The increasing demand for wireless sensing systems has led to the exploration of alternative technologies to overcome the spectrum scarcity of traditional approaches based on radio frequency (RF) waves or microwaves. Incoherent light sources, such as light-emitting diodes, offer potential as an attractive option for wireless sensing. Unlike coherent light or lasers, incoherent visible and infrared light is low-intensity and safe for human eyes and skin. However, the application of incoherent light in wireless sensing is still an emerging research topic. This dissertation proposal explores the immense potential of incoherent light in wireless sensing through its various indoor and outdoor applications.

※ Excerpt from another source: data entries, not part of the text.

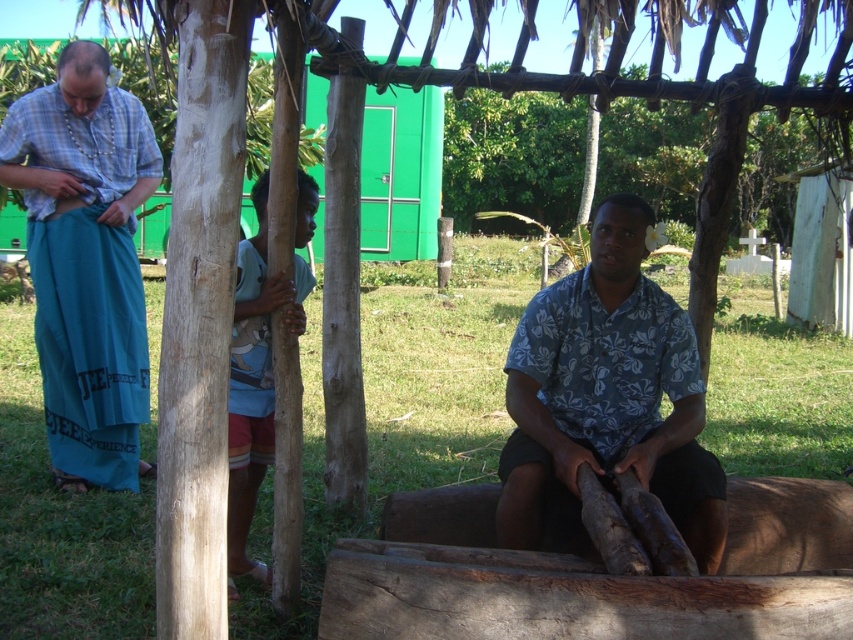 You are observing a cultural activity under a wooden shelter. There is a man wearing a floral print shirt at center and another person with light blue fabric at center. Which clothing item is shorter?

The floral print shirt at center is shorter than the light blue fabric at center.

You are standing at the origin point in the scene. Which object is located at coordinates point (x=86, y=260)?

The point (x=86, y=260) corresponds to the teal fabric sarong at left.

You are a visitor at this outdoor event and want to take a photo of the floral print shirt at center and the teal fabric sarong at left. Which one should you focus on first to ensure both are in the frame?

You should focus on the floral print shirt at center first since it is closer to the viewer than the teal fabric sarong at left, ensuring both are in the frame. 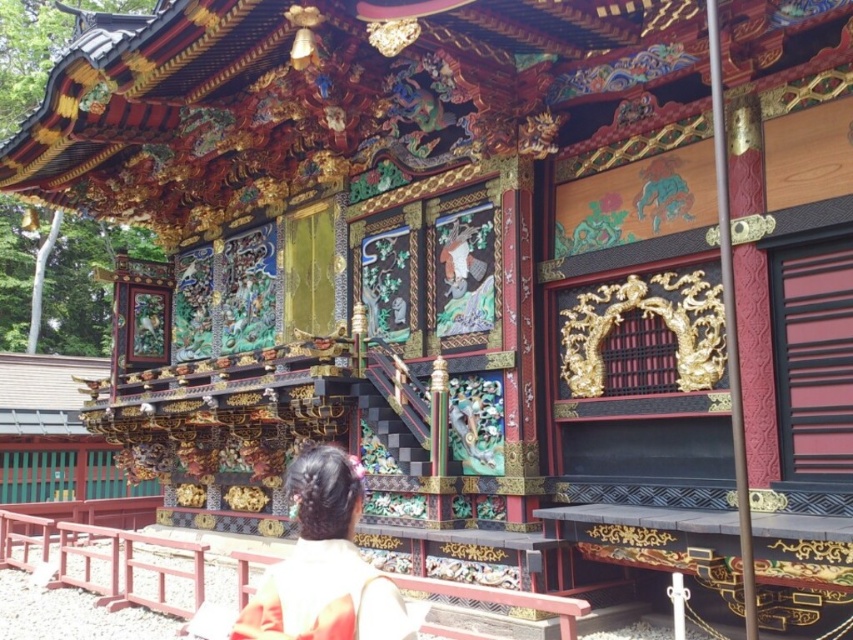 Question: Does wooden bench at lower center lie behind silk kimono at center?

Choices:
 (A) yes
 (B) no

Answer: (A)

Question: Does wooden bench at lower center appear under silk kimono at center?

Choices:
 (A) yes
 (B) no

Answer: (A)

Question: Which of the following is the farthest from the observer?

Choices:
 (A) wooden bench at lower center
 (B) silk kimono at center

Answer: (A)

Question: Can you confirm if wooden bench at lower center is smaller than silk kimono at center?

Choices:
 (A) no
 (B) yes

Answer: (A) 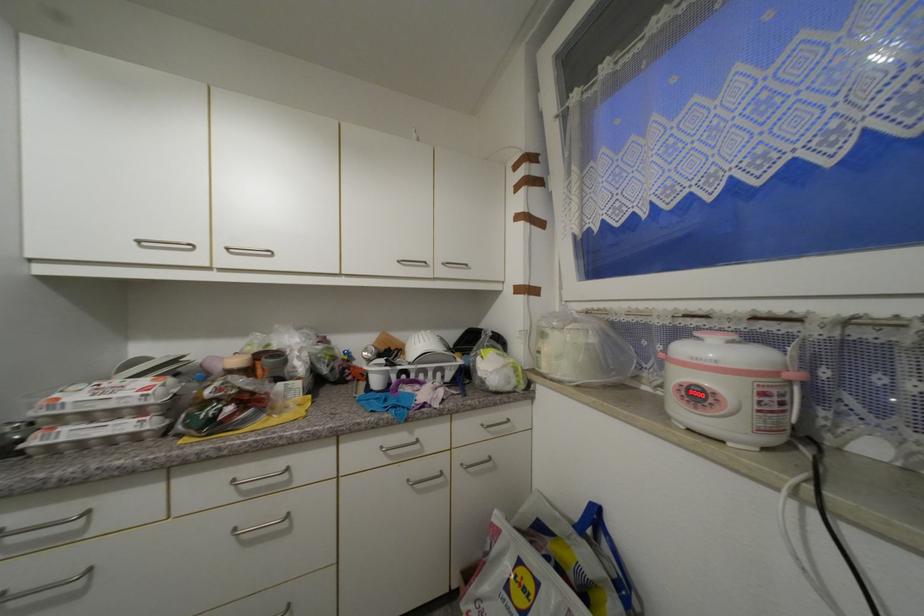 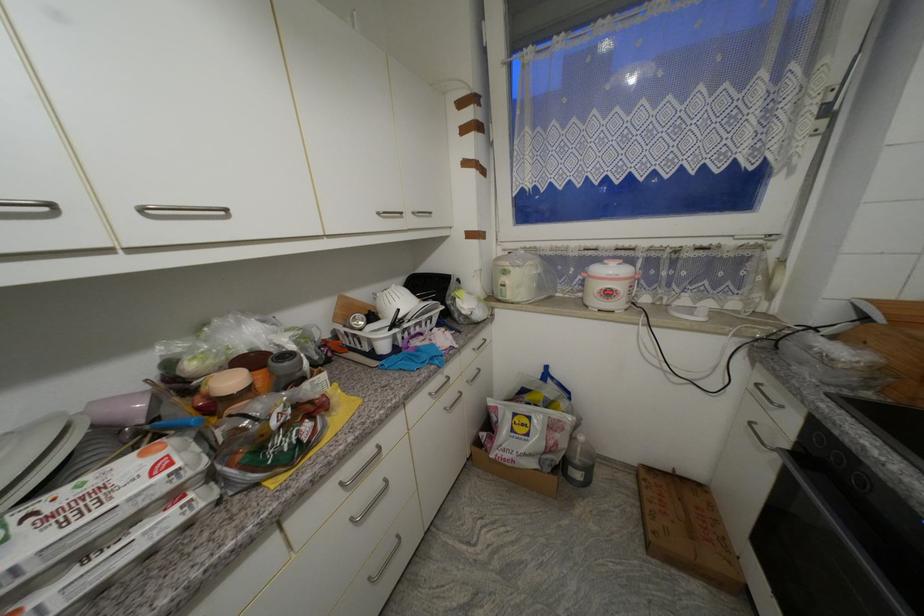 Find the pixel in the second image that matches (x=549, y=336) in the first image.

(511, 274)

First, we propose a new system model for incoherent light-wave sensing (LWS), where incoherent light is transmitted to the subject and the modulated reflected light is captured using a light sensor. Signal processing techniques and machine learning are employed to analyze the collected data, providing valuable insights about the subject in a non-contact and safer manner. Additionally, a few applications of LWS from the literature including vehicular speed estimation, vitals monitoring, glucose sensing, occupancy estimation and structural health monitoring are reviewed in brief. Second, the applications of machine learning in various stages of non-contact vitals monitoring using RF and camera-based sensing have been thoroughly reviewed from recent literature. Third, we present a non-contact respiratory anomaly detection system using infrared sensing that can classify normal breathing, 6 different types of abnormal breathing and erroneous data with up to 96.75% accuracy. Robot-simulated respiration validates the proof of concept, and the system performs effectively even with training data collected at variable distances within 1.5m from the LWS setup. Finally, we explore another application, hand gesture recognition using incoherent light, where infrared sensing differentiates among 8 different gestures within a 20-35cm range with 96% average accuracy. Incoherent light has the potential to supersede other wireless sensing technologies like RF, laser and camera, by providing additional benefits including easy implementation, reusable frequency, minimum interference, enhanced privacy and simpler data processing. This dissertation sets the foundation for extensive investigation into the advantages and constraints of leveraging incoherent light in the realm of wireless sensing.